Letzteres ist hinsichtlich der vorliegenden Konstellation nicht der Fall. Mit der in der neueren obergerichtlichen Rechtsprechung (OLG Hamm, Beschluss vom 31. März 2017 - III-4 Ws 27/17, Rn. 8, juris; OLG Oldenburg, Beschluss vom 20. September 2006 - 1 Ws 465/06, Rn. 5, juris; OLG Bamberg, Beschluss vom 14. Juni 1996 - Ws 277/96, NStZ-RR 1997, 44) vorherrschenden Auffassung vermag der Senat auch aus anderen Gründen (vgl. hierzu grundlegend: BGH, Urteil vom 21. Dezember 1956 - 1 StR 337/56, BGHSt 10, 88-94 (91 f.); Rieß, NStZ 1985, 39 ff., 40 [OLG Frankfurt am Main 03.08.1983 - 3 Ws 503/83]) keinen rechtlich begründeten Anlass zu erkennen, der Staatsanwaltschaft das Beschwerderecht gegen die Ablehnung der Wiederaufnahme eines gemäß § 154 Abs. 2 StPO vorläufig eingestellte Verfahren zu versagen.

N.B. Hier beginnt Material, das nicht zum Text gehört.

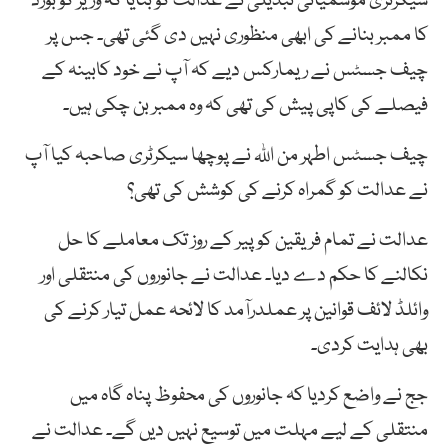
سیکرٹری موسمیاتی تبدیلی نے عدالت کو بتایا کہ وزیر کو بورڈ
کا ممبر بنانے کی ابھی منظوری نہیں دی گئی تھی۔ جس پر
چیف جسٹس نے ریمارکس دیے کہ آپ نے خود کابینہ کے
فیصلے کی کاپی پیش کی تھی کہ وہ ممبر بن چکی ہیں۔
چیف جسٹس اطہر من اللہ نے پوچھا سیکرٹری صاحبہ کیا آپ
نے عدالت کو گمراہ کرنے کی کوشش کی تھی؟
عدالت نے تمام فریقین کو پیر کے روز تک معاملے کا حل
نکالنے کا حکم دے دیا۔ عدالت نے جانوروں کی منتقلی اور
وائلڈ لائف قوانین پر عملدرآمد کا لائحہ عمل تیار کرنے کی
بھی ہدایت کردی۔
جج نے واضع کردیا کہ جانوروں کی محفوظ پناہ گاہ میں
منتقلی کے لیے مہلت میں توسیع نہیں دیں گے۔ عدالت نے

Die in der älteren Rechtsprechung (OLG Düsseldorf, Beschluss vom 27. August 1982 - 1 Ws 865-866/81, MDR 1983, 252f. (253); OLG Frankfurt, Beschluss vom 3. August 1983 - 3 Ws 503/83, NStZ 1985, 39 f.; OLG Stuttgart, Beschluss vom 8. Juli 1983 - 1 Ws 214/83, MDR 1984, 73) sowie auch von Teilen der Literatur (Gerecke/Julius/Temming in: Zöller, StPO, 6. Auflage, § 154 Rn. 20; Teßmer in: Münchener Kommentar zur StPO, 1. Auflage 2016, § 154, Rn. 91; Beukelmann in: BeckOK StPO, 42. Ed., § 154, Rn. 30, ohne Begründung) für die Ablehnung eines Beschwerderechtes der Staatsanwaltschaft gegen den gerichtlichen Beschuss, ein nach § 154 Abs. 2 StPO vorläufig eingestelltes Verfahren nicht gemäß § 154 Abs. 4 StPO wiederaufzunehmen, angeführten Argumente überzeugen nicht.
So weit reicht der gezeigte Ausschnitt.